Belgian and French Children ill-treated, wounded and killed

We have already told the story of the ill-treatment to which six to eight thousand people, who were packed together standing in the riding-school and had to pass the night there, were exposed at Louvain. A number of children were included in these. Several endured great hardships, and the youngest died in their mothers’ arms. At Dinant, in the slaughter which took place, several children were massacred.
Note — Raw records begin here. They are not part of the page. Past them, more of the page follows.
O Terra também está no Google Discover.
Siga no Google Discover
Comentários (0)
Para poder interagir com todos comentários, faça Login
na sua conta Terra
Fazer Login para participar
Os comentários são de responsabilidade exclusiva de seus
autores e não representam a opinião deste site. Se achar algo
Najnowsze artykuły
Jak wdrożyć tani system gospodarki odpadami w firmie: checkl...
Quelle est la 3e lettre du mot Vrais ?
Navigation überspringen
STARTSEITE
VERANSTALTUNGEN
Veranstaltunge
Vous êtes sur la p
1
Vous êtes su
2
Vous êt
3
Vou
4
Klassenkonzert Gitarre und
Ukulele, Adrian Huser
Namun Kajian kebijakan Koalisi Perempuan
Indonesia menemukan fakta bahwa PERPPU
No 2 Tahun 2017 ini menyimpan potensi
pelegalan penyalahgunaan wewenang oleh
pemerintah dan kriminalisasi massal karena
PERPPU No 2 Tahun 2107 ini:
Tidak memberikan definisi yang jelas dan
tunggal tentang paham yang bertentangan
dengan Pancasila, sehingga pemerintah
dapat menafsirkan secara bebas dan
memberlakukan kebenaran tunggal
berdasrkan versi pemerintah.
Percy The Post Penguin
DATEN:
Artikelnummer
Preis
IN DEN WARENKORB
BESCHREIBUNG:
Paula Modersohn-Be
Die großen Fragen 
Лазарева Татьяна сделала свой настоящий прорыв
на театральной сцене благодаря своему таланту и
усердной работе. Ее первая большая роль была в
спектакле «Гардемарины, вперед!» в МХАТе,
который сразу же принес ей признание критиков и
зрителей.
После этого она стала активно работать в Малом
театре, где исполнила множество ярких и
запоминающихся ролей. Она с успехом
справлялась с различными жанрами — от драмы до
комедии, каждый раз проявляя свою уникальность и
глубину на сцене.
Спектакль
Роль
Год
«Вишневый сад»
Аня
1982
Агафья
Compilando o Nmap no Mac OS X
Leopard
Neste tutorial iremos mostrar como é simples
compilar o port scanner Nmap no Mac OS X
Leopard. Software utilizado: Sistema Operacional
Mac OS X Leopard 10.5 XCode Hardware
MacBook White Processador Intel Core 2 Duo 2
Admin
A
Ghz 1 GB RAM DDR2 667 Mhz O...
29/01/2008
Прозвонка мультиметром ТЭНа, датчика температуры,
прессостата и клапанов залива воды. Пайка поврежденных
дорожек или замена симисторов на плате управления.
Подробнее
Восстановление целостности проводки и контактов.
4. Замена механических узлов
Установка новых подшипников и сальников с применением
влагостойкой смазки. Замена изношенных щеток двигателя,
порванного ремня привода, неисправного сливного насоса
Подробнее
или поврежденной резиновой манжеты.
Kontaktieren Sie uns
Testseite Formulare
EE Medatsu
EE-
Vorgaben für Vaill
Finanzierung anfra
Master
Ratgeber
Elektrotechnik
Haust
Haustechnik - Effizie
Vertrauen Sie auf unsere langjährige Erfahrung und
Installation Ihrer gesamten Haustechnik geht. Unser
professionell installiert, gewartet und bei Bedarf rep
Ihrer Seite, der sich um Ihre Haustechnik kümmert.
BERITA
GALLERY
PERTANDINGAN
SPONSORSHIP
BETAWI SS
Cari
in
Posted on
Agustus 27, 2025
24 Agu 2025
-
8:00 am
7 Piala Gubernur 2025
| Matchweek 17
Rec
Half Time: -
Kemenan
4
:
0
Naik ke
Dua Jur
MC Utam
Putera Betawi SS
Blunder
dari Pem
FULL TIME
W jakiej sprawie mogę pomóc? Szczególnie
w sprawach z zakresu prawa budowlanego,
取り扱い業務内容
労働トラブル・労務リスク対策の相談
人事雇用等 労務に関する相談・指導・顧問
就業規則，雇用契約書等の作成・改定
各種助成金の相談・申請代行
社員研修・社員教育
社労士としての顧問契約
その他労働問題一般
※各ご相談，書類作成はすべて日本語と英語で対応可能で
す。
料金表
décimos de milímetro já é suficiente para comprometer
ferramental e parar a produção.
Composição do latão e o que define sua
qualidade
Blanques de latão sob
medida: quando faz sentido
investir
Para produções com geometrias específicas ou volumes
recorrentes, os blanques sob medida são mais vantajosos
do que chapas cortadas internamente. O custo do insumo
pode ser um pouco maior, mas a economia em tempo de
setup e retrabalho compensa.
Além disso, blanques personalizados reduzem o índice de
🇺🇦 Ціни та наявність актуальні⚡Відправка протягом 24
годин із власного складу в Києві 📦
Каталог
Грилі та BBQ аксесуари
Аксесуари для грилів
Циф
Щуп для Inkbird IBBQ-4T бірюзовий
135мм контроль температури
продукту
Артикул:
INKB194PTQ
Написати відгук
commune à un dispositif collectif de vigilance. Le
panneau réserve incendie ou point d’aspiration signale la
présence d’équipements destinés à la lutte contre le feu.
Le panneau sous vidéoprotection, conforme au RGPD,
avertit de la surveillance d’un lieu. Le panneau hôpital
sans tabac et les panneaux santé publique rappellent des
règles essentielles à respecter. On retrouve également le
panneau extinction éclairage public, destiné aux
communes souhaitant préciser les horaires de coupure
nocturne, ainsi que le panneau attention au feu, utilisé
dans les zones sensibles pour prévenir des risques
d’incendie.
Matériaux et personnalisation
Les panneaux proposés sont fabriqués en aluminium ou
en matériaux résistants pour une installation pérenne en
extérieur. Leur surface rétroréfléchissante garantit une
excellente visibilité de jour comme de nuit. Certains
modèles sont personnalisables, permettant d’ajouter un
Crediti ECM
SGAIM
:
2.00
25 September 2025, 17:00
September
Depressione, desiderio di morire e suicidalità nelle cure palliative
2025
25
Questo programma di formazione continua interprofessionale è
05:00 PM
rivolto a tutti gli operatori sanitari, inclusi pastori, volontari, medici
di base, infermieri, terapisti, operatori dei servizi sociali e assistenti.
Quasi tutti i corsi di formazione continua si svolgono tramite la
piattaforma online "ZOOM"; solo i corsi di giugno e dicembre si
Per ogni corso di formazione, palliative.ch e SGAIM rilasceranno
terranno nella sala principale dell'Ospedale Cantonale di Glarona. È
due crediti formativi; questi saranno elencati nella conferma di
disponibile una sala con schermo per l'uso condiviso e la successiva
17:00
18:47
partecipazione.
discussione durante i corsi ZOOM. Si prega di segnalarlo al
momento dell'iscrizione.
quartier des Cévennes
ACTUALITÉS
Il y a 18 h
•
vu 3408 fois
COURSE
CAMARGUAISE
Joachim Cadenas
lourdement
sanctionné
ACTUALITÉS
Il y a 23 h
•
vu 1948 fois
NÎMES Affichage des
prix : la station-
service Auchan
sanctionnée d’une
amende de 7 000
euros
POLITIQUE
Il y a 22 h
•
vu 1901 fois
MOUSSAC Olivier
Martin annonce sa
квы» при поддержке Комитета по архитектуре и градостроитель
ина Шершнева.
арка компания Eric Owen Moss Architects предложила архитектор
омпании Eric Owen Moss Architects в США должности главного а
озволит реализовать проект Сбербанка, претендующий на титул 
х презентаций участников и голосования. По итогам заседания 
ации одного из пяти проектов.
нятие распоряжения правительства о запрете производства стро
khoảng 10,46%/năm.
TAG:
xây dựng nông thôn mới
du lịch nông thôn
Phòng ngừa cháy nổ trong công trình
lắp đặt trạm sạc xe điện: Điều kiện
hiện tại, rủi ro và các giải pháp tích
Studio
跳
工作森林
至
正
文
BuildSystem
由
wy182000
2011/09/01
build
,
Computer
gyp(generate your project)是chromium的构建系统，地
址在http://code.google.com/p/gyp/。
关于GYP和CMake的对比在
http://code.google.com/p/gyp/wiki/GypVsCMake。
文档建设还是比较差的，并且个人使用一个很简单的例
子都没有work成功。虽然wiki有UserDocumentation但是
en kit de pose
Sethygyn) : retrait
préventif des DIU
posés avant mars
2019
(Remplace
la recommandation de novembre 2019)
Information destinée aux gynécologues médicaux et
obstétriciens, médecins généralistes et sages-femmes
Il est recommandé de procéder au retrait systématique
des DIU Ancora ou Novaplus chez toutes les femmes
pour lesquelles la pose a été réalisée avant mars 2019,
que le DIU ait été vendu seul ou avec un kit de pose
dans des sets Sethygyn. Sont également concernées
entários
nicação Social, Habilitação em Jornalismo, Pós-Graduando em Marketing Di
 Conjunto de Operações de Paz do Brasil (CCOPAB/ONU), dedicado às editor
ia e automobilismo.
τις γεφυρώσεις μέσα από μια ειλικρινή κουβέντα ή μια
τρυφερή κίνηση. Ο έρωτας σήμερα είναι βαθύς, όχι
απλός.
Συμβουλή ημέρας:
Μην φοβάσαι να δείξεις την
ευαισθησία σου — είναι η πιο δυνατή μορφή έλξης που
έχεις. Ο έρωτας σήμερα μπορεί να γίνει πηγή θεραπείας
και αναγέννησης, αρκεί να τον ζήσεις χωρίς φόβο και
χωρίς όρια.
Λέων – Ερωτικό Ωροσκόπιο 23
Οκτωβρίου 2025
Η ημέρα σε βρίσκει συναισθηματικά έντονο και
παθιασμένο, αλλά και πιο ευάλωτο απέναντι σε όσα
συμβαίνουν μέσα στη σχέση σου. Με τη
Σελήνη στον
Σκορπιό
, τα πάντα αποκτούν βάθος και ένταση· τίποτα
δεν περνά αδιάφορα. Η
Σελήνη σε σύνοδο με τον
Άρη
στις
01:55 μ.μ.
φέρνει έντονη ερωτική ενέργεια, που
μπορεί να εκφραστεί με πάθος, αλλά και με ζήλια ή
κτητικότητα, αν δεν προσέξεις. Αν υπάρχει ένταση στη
In other cases we see that children were exposed to exceptional acts of violence. “On the way back from Tirlemont,” writes the special correspondent of the Times (29th August, 1914), “I met a little girl of eleven years old, who was stumbling and groping before her as if blind. A stroke of a lance had laid open her cheek and her eye. A poor peasant woman, her face wet with tears, told me that her husband had been killed in her presence by German horsemen, that two of her children, who were under nine years of age, had been trampled by their horses and that two others were missing. And this” (concluded the English journalist) “is not an isolated case; it is an example of what happens day by day in the areas occupied by the German soldiers, and, I regret to say, it is only an example among hundreds which have been attested beyond any possibility of doubt.”

Instances abound, and the following are a selection. At Louguyon, out of 153 people who were shot on the 23rd, 24th and 25th August by soldiers of the 102nd and 112th Prussian regiments, there were twelve children.

At Bantheville (Meuse), young Felix Miquel, aged about fifteen years, who had hidden behind a heap of wood so that he might not be arrested, got a violent sabre thrust from the soldier who discovered him, which split his lips; afterwards, as he was being led away, when he tried to hide in a wood, he stumbled against a sentinel, who with a bayonet stroke cut off a joint of his left hand.

At Mouchy Humières (Oise) a little four-year-old girl, who belonged to a family living in Verdun, was wounded on the 31st August by a German soldier. On the way from Bouligny to Mourière (Meuse) a child of fifteen years was shot in the groin as she was passing quietly by a wood in which a German patrol was concealed.

At Spontin, near Dinant, fearful reprisals were carried out because a poacher had killed a Prussian officer, and children of all ages were shot or butchered with their mothers.

In the outskirts of Malines many corpses of children were found on the spot where the Germans had left them unburied. At Morfontaine, near Longwy, two children of fifteen were shot for having warned the French gendarmes of the arrival of the enemy. At Gerbeviller a young girl named Parmentier, who was barely seven years old, was also shot. At Dinant, too, several children met with the same fate. At Aerschot the burgomaster’s two children were shot; the murder of the little girls Luychx and Ooyen, aged twelve and nine years, both of whom were shot, was also confirmed. Pierre Nothomb quotes the case of two little children two years old, named Neef and Deekers, who were massacred at Testelt. Sometimes the despicable torturers added obscenity to cruelty. At Bertrex a grown-up brother and sister were killed and, when the penalty was paid, their bodies were put naked, clasping each other as if they had been embracing.